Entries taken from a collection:
━━━━━━━━━━━━━━━━━━━━
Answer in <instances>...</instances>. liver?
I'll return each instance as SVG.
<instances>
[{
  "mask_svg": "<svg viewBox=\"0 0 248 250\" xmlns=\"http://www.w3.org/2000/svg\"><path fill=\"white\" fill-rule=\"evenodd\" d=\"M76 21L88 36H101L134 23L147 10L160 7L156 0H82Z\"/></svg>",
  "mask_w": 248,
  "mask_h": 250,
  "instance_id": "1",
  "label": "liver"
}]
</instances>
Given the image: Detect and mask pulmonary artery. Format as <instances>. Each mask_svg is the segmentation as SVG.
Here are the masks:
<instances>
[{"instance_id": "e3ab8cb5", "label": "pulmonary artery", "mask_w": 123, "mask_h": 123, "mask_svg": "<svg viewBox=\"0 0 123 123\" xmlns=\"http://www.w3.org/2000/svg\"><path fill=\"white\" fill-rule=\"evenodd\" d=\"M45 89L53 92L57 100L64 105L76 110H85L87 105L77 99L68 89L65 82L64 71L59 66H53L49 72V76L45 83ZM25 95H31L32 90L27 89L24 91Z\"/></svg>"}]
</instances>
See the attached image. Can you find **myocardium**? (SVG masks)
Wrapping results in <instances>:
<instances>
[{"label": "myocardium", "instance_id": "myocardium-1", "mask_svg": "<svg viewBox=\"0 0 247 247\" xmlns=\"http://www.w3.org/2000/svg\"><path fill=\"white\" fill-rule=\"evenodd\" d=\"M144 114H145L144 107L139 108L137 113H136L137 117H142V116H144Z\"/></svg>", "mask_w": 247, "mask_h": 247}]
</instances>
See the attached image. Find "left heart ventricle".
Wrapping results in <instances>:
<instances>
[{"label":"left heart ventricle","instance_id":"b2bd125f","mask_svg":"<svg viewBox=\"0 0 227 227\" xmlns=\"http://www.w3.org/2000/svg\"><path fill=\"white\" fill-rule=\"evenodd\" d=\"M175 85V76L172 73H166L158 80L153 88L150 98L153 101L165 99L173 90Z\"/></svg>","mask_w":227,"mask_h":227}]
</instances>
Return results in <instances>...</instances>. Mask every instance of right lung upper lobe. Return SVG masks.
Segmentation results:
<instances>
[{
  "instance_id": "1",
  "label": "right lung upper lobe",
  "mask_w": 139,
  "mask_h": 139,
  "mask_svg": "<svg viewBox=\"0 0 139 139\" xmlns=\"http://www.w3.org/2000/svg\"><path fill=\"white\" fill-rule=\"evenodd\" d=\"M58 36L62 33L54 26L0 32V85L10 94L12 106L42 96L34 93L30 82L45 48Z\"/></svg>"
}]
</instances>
━━━━━━━━━━━━━━━━━━━━
What you copy out must be exactly the lines from the line containing "See the attached image. Find" through the end of the records.

### Answer area
See the attached image. Find "left heart ventricle".
Wrapping results in <instances>:
<instances>
[{"label":"left heart ventricle","instance_id":"b2bd125f","mask_svg":"<svg viewBox=\"0 0 227 227\" xmlns=\"http://www.w3.org/2000/svg\"><path fill=\"white\" fill-rule=\"evenodd\" d=\"M175 85V76L172 73H166L158 80L153 88L150 98L153 101L165 99L173 90Z\"/></svg>","mask_w":227,"mask_h":227}]
</instances>
Return results in <instances>...</instances>. Mask every instance of right lung upper lobe. Return SVG masks.
Segmentation results:
<instances>
[{
  "instance_id": "1",
  "label": "right lung upper lobe",
  "mask_w": 139,
  "mask_h": 139,
  "mask_svg": "<svg viewBox=\"0 0 139 139\" xmlns=\"http://www.w3.org/2000/svg\"><path fill=\"white\" fill-rule=\"evenodd\" d=\"M58 36L62 33L54 26L0 32V85L10 94L12 106L42 96L34 93L30 82L45 48Z\"/></svg>"
}]
</instances>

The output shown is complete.